Azaghvana E-Book 2003 - Flipbook - Page 38
This sentence inspired me to be more confident about my approach and to take a closer look
at what a fragment is. I also realised that my Dghweɗe notes were not potential elements of an
incomplete whole – and that they were not static either, but rather incomplete by their very
nature. I became aware that as a result of my processing them in the way I did they already
had my intellectual fingerprints all over them. This insight was reinforced by the violent
circumstances in which the Dghweɗe culture was disappearing in front of my eyes.
It is therefore important for me to treat my Dghweɗe notes with the greatest respect, while we
continue to reshape them into a Dghweɗe oral history retold. This also includes resisting the
temptation to fill local knowledge gaps with comparative ethnographic material from other
groups. As a result of this approach, the concept of the Dghweɗe as being survivors receives
an additional dimension, since we do not want them to fall victim to ethnographic
comparison, but to retain their originality.

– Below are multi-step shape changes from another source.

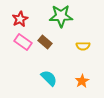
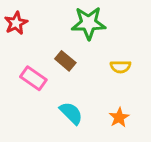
red star: (20, 19) -> (16, 23), moved
pink rectangle: (23, 42) -> (33, 78), moved

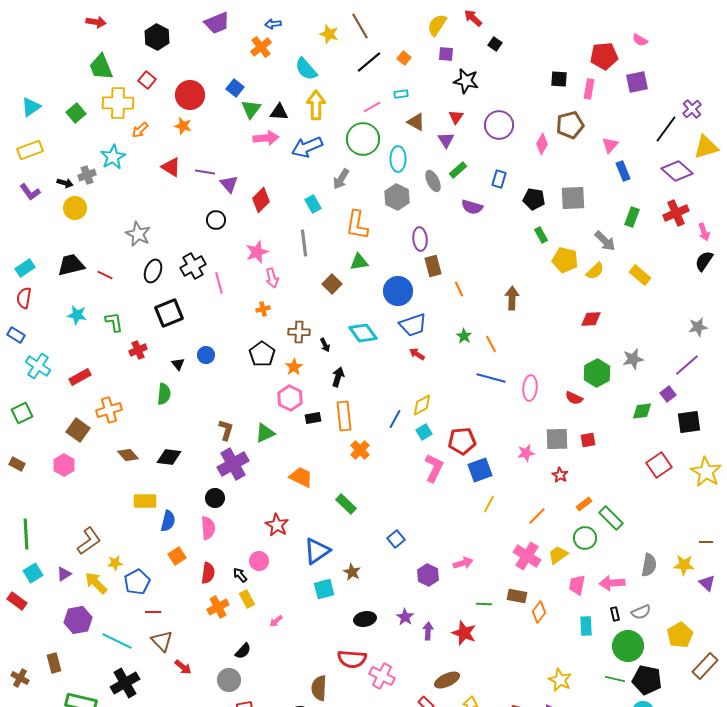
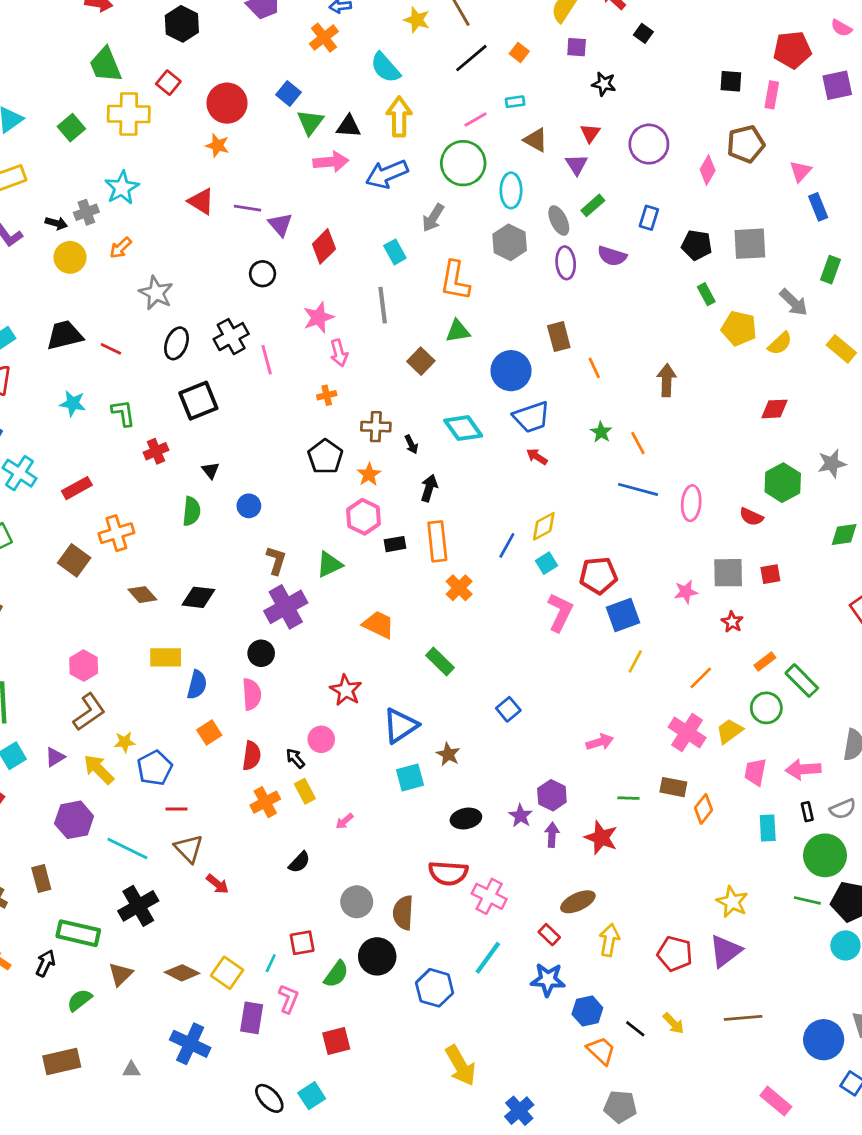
black star: (466, 81) -> (604, 84), size x0.7
orange arrow: (140, 130) -> (121, 248), moved
purple ellipse: (420, 239) -> (566, 263), moved
blue circle: (206, 355) -> (249, 506), moved
pink hexagon: (64, 465) -> (84, 666), moved
purple hexagon: (428, 575) -> (552, 795), moved
gray circle: (229, 680) -> (357, 902), moved

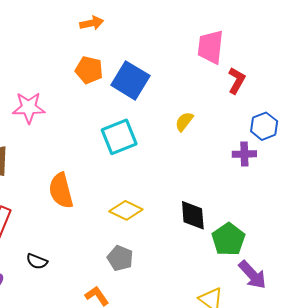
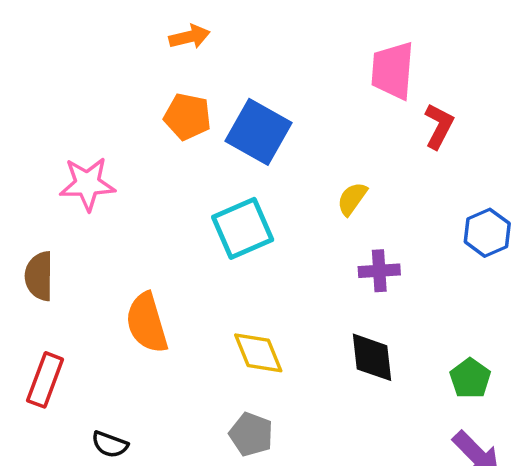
blue hexagon: (264, 126) -> (487, 233), moved
purple cross: (244, 154) -> (379, 271), moved
yellow diamond: (126, 210) -> (258, 353), turned 44
green pentagon: (228, 239) -> (470, 378), moved, size x0.7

It is of the utmost importance to acknowledge the fragmentary nature of any historical
discourse, and the incompleteness it produces in the form of an informed scholarly discourse
can only be laid open but cannot be avoided. I experienced this and freely admit that I have
been hypothesising and speculating, the more I thought an underlying conclusive narrative of
who the Dghweɗe were was coming out of my writing process. I have therefore tried to keep
the presentation of my Dghweɗe notes and their discussion separate, especially when it comes
to any conclusive suggestions from my side. I do use the fieldnotes I collected over the years
among the neighbouring Mafa and also the neighbours of the Dghweɗe in the Gwoza hills
themselves, but am very selective when I do. The reason for that is the intention to create an
image of the late pre-colonial Dghweɗe in their subregional embeddedness, but at the same
time to preserve from the oral sources what it is that gives the oral history authenticity.
It is that striving for ethnographic authenticity, which cannot come out of comparison but
only from presenting and attempting to transmit the circumstantial background sound of our
oral protagonists, to present their views not just as responses to my questions, but rather as
voices from the past. It is in that sense that we see the qualifying expression 'A history from
the grassroots' in the context of our fragmentary history of the Dghweɗe as a precondition,
namely not to forget that here the oral came before the written. This circumstance is also
expressed in the title of Part Three when speaking of a Dghweɗe oral history retold.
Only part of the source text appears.